Ya, that's something I've been struggling with. Obviously, as a Clojure fan, I believe the developer is the most important part of any software project. And I like tools and languages that empower them instead of constraining and limiting them. But, as I go along, I'm finding it more and more difficult to mentor and scale. You can't do all CRs, and as an organization grows from one team to 5 and then 10, etc. With more and more junior devs. It gets hard, and it becomes really tempting to automate best practices by having tools enforce them or systems that make the good way most obvious and easiest.

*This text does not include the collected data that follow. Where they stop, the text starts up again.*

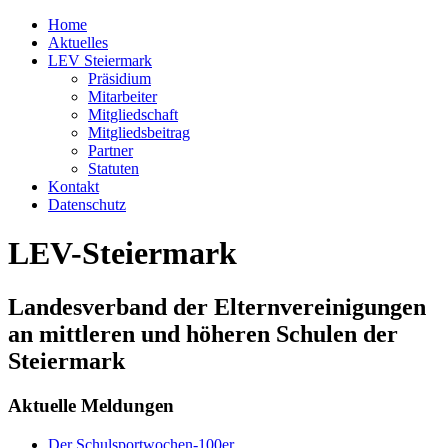
Home
Aktuelles
LEV Steiermark
Präsidium
Mitarbeiter
Mitgliedschaft
Mitgliedsbeitrag
Partner
Statuten
Kontakt
Datenschutz
LEV-Steiermark
Landesverband der Elternvereinigungen
an mittleren und höheren Schulen der
Steiermark
Aktuelle Meldungen
Der Schulsportwochen-100er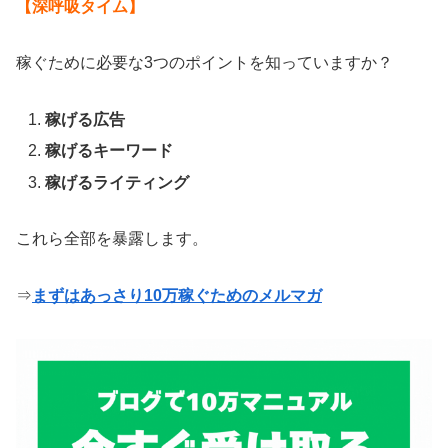
【深呼吸タイム】
稼ぐために必要な3つのポイントを知っていますか？
稼げる広告
稼げるキーワード
稼げるライティング
これら全部を暴露します。
⇒
まずはあっさり10万稼ぐためのメルマガ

Well, the problem there isn't the language or the tooling -- it's a management problem in terms of how they've handled growing their organization: they've allowed quality to slip as they've added more developers, and more junior developers, without proper support for mentoring and training. But you're right that is a common problem in industry, unfortunately, and it's often deeply entrenched in organizations that have already grown large -- and are often beyond help at that point 😞
And as I go, I'm also realizing a lot of developers want that and enjoy it. Which is surprising to me, because it's so different from my personality. Where I want more power, options, flexibility so that I can innovate and optimize everything to what's best for me and my team. I'm starting to realize a lot of developers don't want that. They want things to be consistent, straightforward, with checks in place, and clear directives, etc.

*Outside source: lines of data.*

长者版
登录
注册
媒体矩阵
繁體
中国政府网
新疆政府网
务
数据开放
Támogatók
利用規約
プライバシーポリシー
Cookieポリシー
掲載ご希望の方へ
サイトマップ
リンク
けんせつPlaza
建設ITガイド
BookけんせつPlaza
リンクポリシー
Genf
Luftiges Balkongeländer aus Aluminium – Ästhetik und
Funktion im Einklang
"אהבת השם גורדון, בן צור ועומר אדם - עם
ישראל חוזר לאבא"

I worked at a firm of actuaries in the UK for a while, and when I left, the head of department asked me if I had any advice on my way out. I said they could fire about half their IT department, flatten the management structure, and they'd probably be twice as productive for about two-thirds of current costs.
They had a terrible interview process. They promoted good developers into a tall, very hierarchical management structure very quickly, backfilling with juniors, and they had no training or mentoring programs in place.
The head of dept was very proud that he had 100 people working for him 😞
Its weird. I always believed in "dream teams". A select set of developer with balancing skills that work effectively together. Give them focus and independence, and you get the legendary 10x team 🤪 But the industry really doesn't
Indeed. Very few companies really believe in small, high-quality, autonomous teams 😐
Adobe was the same (but Macromedia was not). At Macromedia, I was considered "director" level but had no direct reports. I was a free agent to move from project to project and inject architectural guidance across the whole of IT. When Adobe bought Macromedia, I was told "we don't have architects" and because I had no direct reports, I was demoted two levels down to "tech lead". It was miserable.
I quit within a year. I could never work in that sort of environment again.
Unrelated, and back to monorepo. What does that link mean by managing dependencies? Does it mean that you'd add the src folder of your dependencies to the say.. Lein sources vector? Instead of using artifact dependencies like maven?
The whole monorepo having a single version number? I don't fully get it. Doesn't that just make it one giant code base, like a big monolothic app, which I feel is not the same as a monorepo.
"version number"? With Git/SHA-based deps, that isn't relevant.
I don't know how you'd manage a monorepo with lein
-- we use CLI/`deps.edn` and that supports :local/root
for dependencies, so each subproject can depend on others that way: worldsingles/environment {:local/root "../environment"}
for example.
I see, and its unversioned. So its assumed you can only commit when all dependencies have similarly been updated? Or do you adopt a forever backwards compatible approach?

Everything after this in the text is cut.